Originally published in the Monadnock Shopper News, July 2021.
By MSH volunteer & Monadnock local Jake Gehrung.
My retirement fund is having an impact on the climate? I thought I just needed to buy an electric car and become a vegan!
Well, as it turns out, your investments have everything to do with the climate. In fact, being climate-conscious could actually help make you money!
Whether you’re just getting started with a retirement account or are later in your career considering readjusting your investments, your investments play a role in dictating the course of our economy and our global climate. If you’ve read past articles by the Monadnock Sustainability Hub (links to articles), you know that we as individuals have much more power to mitigate climate change than we realize. Personal investments are a prime example.
When you invest, you are investing in a company or multiple companies. Two things happen as a result. First, your investment supports the company or companies and allows them to grow. So in the context of climate change, you should support companies that represent your values and whose growth will have a positive impact on the climate, rather than companies whose profit exploits the environment. We are all impacted one way or another by the adverse effects of climate change and we should be finding ways to limit its progression.
Secondly, when you invest, you buy ownership of a small piece of that company, so your financial success is dependent on the success of the company or companies to some degree. Thus, you should avoid companies that are not climate-conscious and benefit from the companies that are climate-conscious. As time progresses, financial risks and opportunities evolve. Today, climate change is at the core of many substantial risks and opportunities. For example, the COVID-19 pandemic has shown how companies with vast, complex supply chains are more vulnerable to global crises, and climate change will be no different. Companies’ success will be dependent on how well they assess their climate risks and adapt to maintain steady growth. So even if you’re not a granola environmentalist, it is worth considering how climate will inevitably impact your financial success.
Probably the most common investment we make is in our personal retirement. It is common for retirement investment strategies to be particularly risk-averse, thus it is even more important to consider the repercussions of global climate change. There are many funds out there that compile the most climate-conscious companies. These funds help you avoid risks with companies that are heavily dependent on fossil fuel, in addition to capitalizing on the success of renewable energy companies. As You Sow has developed practical tools for selecting Fossil Fuel Free Funds and Deforestation Free Funds.
If you go to a financial advisor for any of your investments, tell your advisor you would like them to use Environmental, Social, Governance (ESG) strategies when they manage your money. If necessary, consider transitioning to a new advisor who understands climate risks and can develop a safe strategy for your investments
If you actively invest in securities for your retirement or potential through other personal accounts, are the companies in your portfolio thinking about climate change? Research the companies and maybe check out their “sustainability report” or “ESG report” (here is Nike’s FY19 Impact Report as an example), or their annual report if a sustainability report is not available.
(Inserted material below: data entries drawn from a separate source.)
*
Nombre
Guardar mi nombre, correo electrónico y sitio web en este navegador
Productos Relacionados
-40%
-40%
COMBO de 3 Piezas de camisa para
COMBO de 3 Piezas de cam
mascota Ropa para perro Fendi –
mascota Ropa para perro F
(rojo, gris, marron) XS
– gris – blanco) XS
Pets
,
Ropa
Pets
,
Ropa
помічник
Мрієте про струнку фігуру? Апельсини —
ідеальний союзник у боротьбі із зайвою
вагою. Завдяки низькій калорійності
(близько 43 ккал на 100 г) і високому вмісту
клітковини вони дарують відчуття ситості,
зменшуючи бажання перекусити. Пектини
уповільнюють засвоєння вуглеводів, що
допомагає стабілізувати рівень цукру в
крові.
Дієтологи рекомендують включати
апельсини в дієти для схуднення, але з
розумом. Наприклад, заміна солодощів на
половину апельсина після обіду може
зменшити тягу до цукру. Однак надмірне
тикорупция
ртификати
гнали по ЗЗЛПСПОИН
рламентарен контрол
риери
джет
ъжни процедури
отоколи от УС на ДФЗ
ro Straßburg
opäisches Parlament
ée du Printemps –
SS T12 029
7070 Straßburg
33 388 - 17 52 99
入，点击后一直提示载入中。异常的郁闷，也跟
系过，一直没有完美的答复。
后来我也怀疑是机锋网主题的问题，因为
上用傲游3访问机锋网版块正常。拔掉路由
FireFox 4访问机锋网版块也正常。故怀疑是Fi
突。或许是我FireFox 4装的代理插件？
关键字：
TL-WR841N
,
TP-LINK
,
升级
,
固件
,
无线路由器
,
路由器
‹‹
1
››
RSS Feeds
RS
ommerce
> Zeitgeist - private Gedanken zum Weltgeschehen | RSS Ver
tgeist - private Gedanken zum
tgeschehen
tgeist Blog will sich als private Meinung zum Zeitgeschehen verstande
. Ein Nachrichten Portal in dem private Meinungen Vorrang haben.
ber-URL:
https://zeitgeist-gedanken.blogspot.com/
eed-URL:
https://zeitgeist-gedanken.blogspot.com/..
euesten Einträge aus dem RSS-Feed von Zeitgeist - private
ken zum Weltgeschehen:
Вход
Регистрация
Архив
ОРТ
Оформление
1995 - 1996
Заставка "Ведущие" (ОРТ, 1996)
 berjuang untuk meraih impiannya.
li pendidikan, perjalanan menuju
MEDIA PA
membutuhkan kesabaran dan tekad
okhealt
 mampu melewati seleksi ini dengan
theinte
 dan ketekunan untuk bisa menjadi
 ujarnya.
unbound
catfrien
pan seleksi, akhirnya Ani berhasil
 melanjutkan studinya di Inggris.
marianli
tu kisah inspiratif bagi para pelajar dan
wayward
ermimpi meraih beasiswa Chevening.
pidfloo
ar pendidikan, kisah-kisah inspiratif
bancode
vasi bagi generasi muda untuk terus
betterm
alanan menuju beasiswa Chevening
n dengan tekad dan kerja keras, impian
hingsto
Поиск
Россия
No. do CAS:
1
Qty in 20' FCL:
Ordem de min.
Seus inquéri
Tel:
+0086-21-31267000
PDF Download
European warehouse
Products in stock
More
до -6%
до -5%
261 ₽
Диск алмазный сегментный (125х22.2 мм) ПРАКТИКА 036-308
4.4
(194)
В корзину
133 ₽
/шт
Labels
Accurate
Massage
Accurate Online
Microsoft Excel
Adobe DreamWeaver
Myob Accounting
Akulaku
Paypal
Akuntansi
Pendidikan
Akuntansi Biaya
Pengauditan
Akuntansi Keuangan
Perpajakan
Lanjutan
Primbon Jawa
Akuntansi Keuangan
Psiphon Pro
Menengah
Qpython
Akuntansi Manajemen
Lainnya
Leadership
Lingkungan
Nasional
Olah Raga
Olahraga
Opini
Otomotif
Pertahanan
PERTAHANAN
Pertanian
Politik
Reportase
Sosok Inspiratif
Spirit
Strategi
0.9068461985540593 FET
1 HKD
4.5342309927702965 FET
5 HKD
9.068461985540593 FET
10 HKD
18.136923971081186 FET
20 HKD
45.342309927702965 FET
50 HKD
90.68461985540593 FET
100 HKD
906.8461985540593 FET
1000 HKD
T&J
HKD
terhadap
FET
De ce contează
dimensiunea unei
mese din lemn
No matter what your level of investment is, it’s crucial that you consider how your investments and climate change overlap. If you want to maximize your returns and support companies that reflect your values, you cannot ignore the risks and opportunities presented in this time of crisis. Take action with your wallet!
About the Author
Jake Gehrung is a High-Performance Buildings Analyst with the Resilient Buildings Group and a freelance writer. His career goal is to shift society toward sustainability and peace. With RBG, he manages a variety of residential LEED projects throughout New England, in addition to supporting several commissioning projects.
Jake was born and raised in the Monadnock area. Before work with RBG, Jake developed strong sustainability acumen and a variety of skills through unique experiences. As an undergraduate researcher, Jake completed projects in New England, New Zealand, and Ecuador to broaden his perspective on environmental sustainability. Since then, Jake has worked in sustainable food systems, corporate sustainability, climate policy, ESG investing, social impact investing, waste management, and has written a variety of articles on sustainability issues. Jake hopes to continue growing as an ambassador of sustainability through new avenues and is particularly interested in sustainable development.